_Data records_:
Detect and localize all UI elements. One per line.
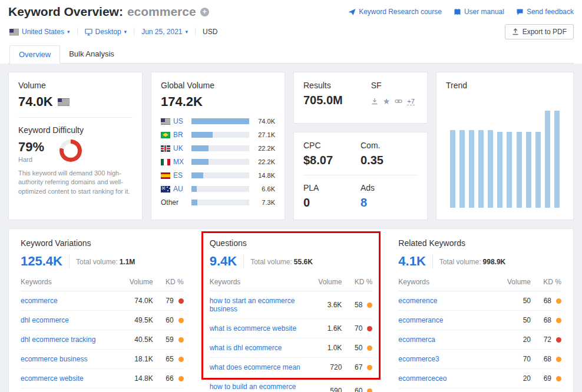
total-volume-label: Total volume: — [76, 258, 118, 266]
table-count-link[interactable]: 9.4K — [210, 254, 237, 269]
feedback-icon — [516, 8, 524, 16]
table-row: ecommerance5068 — [398, 311, 561, 330]
country-volume-bar — [191, 132, 249, 138]
keyword-link[interactable]: how to build an ecommerce website — [210, 383, 312, 392]
global-volume-row: MX22.2K — [161, 158, 275, 166]
country-link[interactable]: ES — [161, 171, 188, 180]
keyword-link[interactable]: ecommerca — [398, 335, 500, 344]
row-volume-value: 50 — [500, 316, 531, 324]
tab-bulk-analysis[interactable]: Bulk Analysis — [60, 45, 123, 63]
column-kd: KD % — [531, 278, 561, 286]
country-link[interactable]: US — [161, 117, 188, 125]
keyword-link[interactable]: dhl ecommerce tracking — [21, 335, 123, 344]
keyword-link[interactable]: how to start an ecommerce business — [210, 297, 312, 313]
kd-value: 50 — [355, 344, 362, 352]
keyword-link[interactable]: what is ecommerce website — [210, 324, 312, 333]
column-kd: KD % — [153, 278, 184, 286]
country-selector[interactable]: United States ▾ — [8, 28, 77, 36]
results-label: Results — [303, 81, 343, 90]
country-link[interactable]: UK — [161, 144, 188, 152]
keyword-link[interactable]: what is dhl ecommerce — [210, 344, 312, 352]
keyword-link[interactable]: ecommerance — [398, 316, 500, 324]
row-kd-cell: 60 — [153, 316, 184, 324]
keyword-link[interactable]: ecommerce — [21, 297, 123, 305]
row-volume-value: 18.1K — [123, 355, 153, 363]
trend-bar — [459, 130, 465, 208]
keyword-link[interactable]: ecomerence — [398, 297, 500, 305]
column-keywords: Keywords — [210, 278, 312, 286]
row-kd-cell: 70 — [342, 324, 372, 333]
country-volume-bar — [191, 200, 249, 205]
row-kd-cell: 72 — [531, 335, 561, 344]
ads-label: Ads — [361, 183, 418, 192]
table-row: ecommerca2072 — [398, 330, 561, 350]
competition-label: Com. — [361, 141, 418, 150]
send-feedback-link[interactable]: Send feedback — [516, 8, 574, 16]
kd-dot-icon — [178, 357, 184, 362]
table-questions: Questions9.4KTotal volume:55.6KKeywordsV… — [210, 238, 373, 392]
keyword-research-course-link[interactable]: Keyword Research course — [348, 8, 442, 16]
row-kd-cell: 79 — [153, 297, 184, 305]
row-kd-cell: 50 — [342, 344, 372, 352]
trend-bar — [554, 111, 560, 208]
country-link[interactable]: BR — [161, 131, 188, 139]
serp-features-more-link[interactable]: +7 — [407, 98, 415, 105]
ads-value-link[interactable]: 8 — [361, 196, 418, 210]
filter-bar: United States ▾ Desktop ▾ Jun 25, 2021 ▾… — [8, 28, 224, 36]
kd-description: This keyword will demand 300 high-author… — [18, 169, 133, 196]
user-manual-link[interactable]: User manual — [454, 8, 504, 16]
keyword-link[interactable]: ecommerce website — [21, 374, 123, 383]
row-kd-cell: 60 — [342, 387, 372, 392]
keyword-tables-card: Keyword Variations125.4KTotal volume:1.1… — [8, 228, 574, 392]
trend-bar — [469, 130, 474, 208]
table-count-link[interactable]: 125.4K — [21, 254, 62, 269]
export-to-pdf-button[interactable]: Export to PDF — [505, 24, 574, 39]
volume-label: Volume — [18, 81, 133, 90]
kd-value: 60 — [355, 387, 362, 392]
keyword-text: ecommerce — [127, 5, 196, 19]
row-volume-value: 40.5K — [123, 335, 153, 344]
flag-au-icon — [161, 186, 170, 192]
kd-dot-icon — [367, 346, 372, 351]
table-count-link[interactable]: 4.1K — [398, 254, 425, 269]
serp-features-label: SF — [371, 81, 415, 90]
total-volume-label: Total volume: — [439, 258, 481, 266]
kd-value: 59 — [166, 335, 173, 344]
date-selector[interactable]: Jun 25, 2021 ▾ — [134, 28, 195, 36]
global-volume-row: US74.0K — [161, 117, 275, 125]
kd-dot-icon — [367, 303, 372, 308]
device-selector[interactable]: Desktop ▾ — [77, 28, 134, 36]
table-row: ecommerce37068 — [398, 350, 561, 369]
global-volume-list: US74.0KBR27.1KUK22.2KMX22.2KES14.8KAU6.6… — [161, 117, 275, 207]
trend-bar — [526, 132, 531, 208]
tab-overview[interactable]: Overview — [9, 45, 60, 64]
column-volume: Volume — [500, 278, 531, 286]
global-volume-row: Other7.3K — [161, 198, 275, 207]
keyword-link[interactable]: ecommerce3 — [398, 355, 500, 363]
kd-dot-icon — [556, 298, 561, 304]
table-row: ecommerce74.0K79 — [21, 291, 184, 311]
country-volume-value: 74.0K — [253, 118, 275, 125]
row-volume-value: 1.0K — [311, 344, 342, 352]
kd-level-label: Hard — [18, 156, 44, 163]
keyword-link[interactable]: ecommerce business — [21, 355, 123, 363]
flag-us-icon — [161, 118, 170, 125]
table-header-row: KeywordsVolumeKD % — [398, 278, 561, 291]
country-link[interactable]: MX — [161, 158, 188, 166]
country-volume-bar — [191, 159, 249, 165]
chevron-down-icon: ▾ — [186, 29, 189, 35]
kd-dot-icon — [178, 318, 184, 323]
row-kd-cell: 69 — [531, 374, 561, 383]
add-keyword-icon[interactable]: + — [200, 8, 209, 16]
keyword-link[interactable]: what does ecommerce mean — [210, 363, 312, 371]
export-icon — [512, 28, 519, 35]
country-link[interactable]: AU — [161, 185, 188, 193]
table-row: what does ecommerce mean72067 — [210, 358, 373, 377]
volume-value: 74.0K — [18, 94, 53, 109]
table-keyword-variations: Keyword Variations125.4KTotal volume:1.1… — [21, 238, 184, 392]
keyword-link[interactable]: ecommerceceo — [398, 374, 500, 383]
row-volume-value: 590 — [311, 387, 342, 392]
keyword-link[interactable]: dhl ecommerce — [21, 316, 123, 324]
table-row: ecommerce business18.1K65 — [21, 350, 184, 369]
row-volume-value: 49.5K — [123, 316, 153, 324]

_Task to carry out_: Word for word, give the entries back in full; the pictures do not belong in the copy.

_Response for this exercise_:
Detect and localize all UI elements. One per line.
total-volume-label: Total volume: — [76, 258, 118, 266]
table-count-link[interactable]: 9.4K — [210, 254, 237, 269]
feedback-icon — [516, 8, 524, 16]
table-row: ecommerance5068 — [398, 311, 561, 330]
country-volume-bar — [191, 132, 249, 138]
keyword-link[interactable]: how to build an ecommerce website — [210, 383, 312, 392]
global-volume-row: MX22.2K — [161, 158, 275, 166]
country-link[interactable]: ES — [161, 171, 188, 180]
keyword-link[interactable]: ecommerca — [398, 335, 500, 344]
row-volume-value: 50 — [500, 316, 531, 324]
tab-bulk-analysis[interactable]: Bulk Analysis — [60, 45, 123, 63]
column-kd: KD % — [531, 278, 561, 286]
country-link[interactable]: US — [161, 117, 188, 125]
keyword-link[interactable]: dhl ecommerce tracking — [21, 335, 123, 344]
keyword-link[interactable]: how to start an ecommerce business — [210, 297, 312, 313]
kd-value: 50 — [355, 344, 362, 352]
keyword-link[interactable]: what is ecommerce website — [210, 324, 312, 333]
column-kd: KD % — [153, 278, 184, 286]
country-selector[interactable]: United States ▾ — [8, 28, 77, 36]
results-label: Results — [303, 81, 343, 90]
country-link[interactable]: UK — [161, 144, 188, 152]
keyword-link[interactable]: what is dhl ecommerce — [210, 344, 312, 352]
keyword-link[interactable]: ecommerance — [398, 316, 500, 324]
row-kd-cell: 60 — [153, 316, 184, 324]
keyword-link[interactable]: ecommerce — [21, 297, 123, 305]
row-volume-value: 18.1K — [123, 355, 153, 363]
trend-bar — [459, 130, 465, 208]
keyword-link[interactable]: ecomerence — [398, 297, 500, 305]
column-keywords: Keywords — [210, 278, 312, 286]
row-kd-cell: 70 — [342, 324, 372, 333]
country-volume-bar — [191, 200, 249, 205]
row-kd-cell: 72 — [531, 335, 561, 344]
ads-label: Ads — [361, 183, 418, 192]
table-row: ecommerca2072 — [398, 330, 561, 350]
competition-label: Com. — [361, 141, 418, 150]
send-feedback-link[interactable]: Send feedback — [516, 8, 574, 16]
kd-dot-icon — [178, 357, 184, 362]
table-questions: Questions9.4KTotal volume:55.6KKeywordsV… — [210, 238, 373, 392]
keyword-research-course-link[interactable]: Keyword Research course — [348, 8, 442, 16]
row-kd-cell: 79 — [153, 297, 184, 305]
row-kd-cell: 50 — [342, 344, 372, 352]
trend-bar — [554, 111, 560, 208]
country-link[interactable]: BR — [161, 131, 188, 139]
serp-features-more-link[interactable]: +7 — [407, 98, 415, 105]
ads-value-link[interactable]: 8 — [361, 196, 418, 210]
filter-bar: United States ▾ Desktop ▾ Jun 25, 2021 ▾… — [8, 28, 224, 36]
kd-description: This keyword will demand 300 high-author… — [18, 169, 133, 196]
user-manual-link[interactable]: User manual — [454, 8, 504, 16]
keyword-link[interactable]: ecommerce website — [21, 374, 123, 383]
row-kd-cell: 60 — [342, 387, 372, 392]
keyword-tables-card: Keyword Variations125.4KTotal volume:1.1… — [8, 228, 574, 392]
trend-bar — [469, 130, 474, 208]
table-count-link[interactable]: 125.4K — [21, 254, 62, 269]
export-to-pdf-button[interactable]: Export to PDF — [505, 24, 574, 39]
volume-label: Volume — [18, 81, 133, 90]
kd-value: 60 — [355, 387, 362, 392]
keyword-text: ecommerce — [127, 5, 196, 19]
row-volume-value: 40.5K — [123, 335, 153, 344]
flag-au-icon — [161, 186, 170, 192]
kd-dot-icon — [367, 346, 372, 351]
table-count-link[interactable]: 4.1K — [398, 254, 425, 269]
serp-features-label: SF — [371, 81, 415, 90]
total-volume-label: Total volume: — [439, 258, 481, 266]
kd-value: 59 — [166, 335, 173, 344]
date-selector[interactable]: Jun 25, 2021 ▾ — [134, 28, 195, 36]
global-volume-row: US74.0K — [161, 117, 275, 125]
kd-dot-icon — [367, 303, 372, 308]
device-selector[interactable]: Desktop ▾ — [77, 28, 134, 36]
table-row: ecommerce37068 — [398, 350, 561, 369]
global-volume-list: US74.0KBR27.1KUK22.2KMX22.2KES14.8KAU6.6… — [161, 117, 275, 207]
trend-bar — [526, 132, 531, 208]
tab-overview[interactable]: Overview — [9, 45, 60, 64]
column-volume: Volume — [500, 278, 531, 286]
global-volume-row: Other7.3K — [161, 198, 275, 207]
keyword-link[interactable]: ecommerce3 — [398, 355, 500, 363]
kd-dot-icon — [556, 298, 561, 304]
table-row: ecommerce74.0K79 — [21, 291, 184, 311]
country-volume-value: 74.0K — [253, 118, 275, 125]
row-volume-value: 1.0K — [311, 344, 342, 352]
kd-level-label: Hard — [18, 156, 44, 163]
keyword-link[interactable]: ecommerce business — [21, 355, 123, 363]
flag-us-icon — [161, 118, 170, 125]
table-header-row: KeywordsVolumeKD % — [398, 278, 561, 291]
country-link[interactable]: MX — [161, 158, 188, 166]
country-volume-bar — [191, 159, 249, 165]
chevron-down-icon: ▾ — [186, 29, 189, 35]
kd-dot-icon — [178, 318, 184, 323]
row-kd-cell: 69 — [531, 374, 561, 383]
add-keyword-icon[interactable]: + — [200, 8, 209, 16]
keyword-link[interactable]: what does ecommerce mean — [210, 363, 312, 371]
export-icon — [512, 28, 519, 35]
country-link[interactable]: AU — [161, 185, 188, 193]
table-row: what does ecommerce mean72067 — [210, 358, 373, 377]
volume-value: 74.0K — [18, 94, 53, 109]
table-keyword-variations: Keyword Variations125.4KTotal volume:1.1… — [21, 238, 184, 392]
keyword-link[interactable]: ecommerceceo — [398, 374, 500, 383]
row-volume-value: 590 — [311, 387, 342, 392]
keyword-link[interactable]: dhl ecommerce — [21, 316, 123, 324]
table-row: ecommerce business18.1K65 — [21, 350, 184, 369]
row-volume-value: 49.5K — [123, 316, 153, 324]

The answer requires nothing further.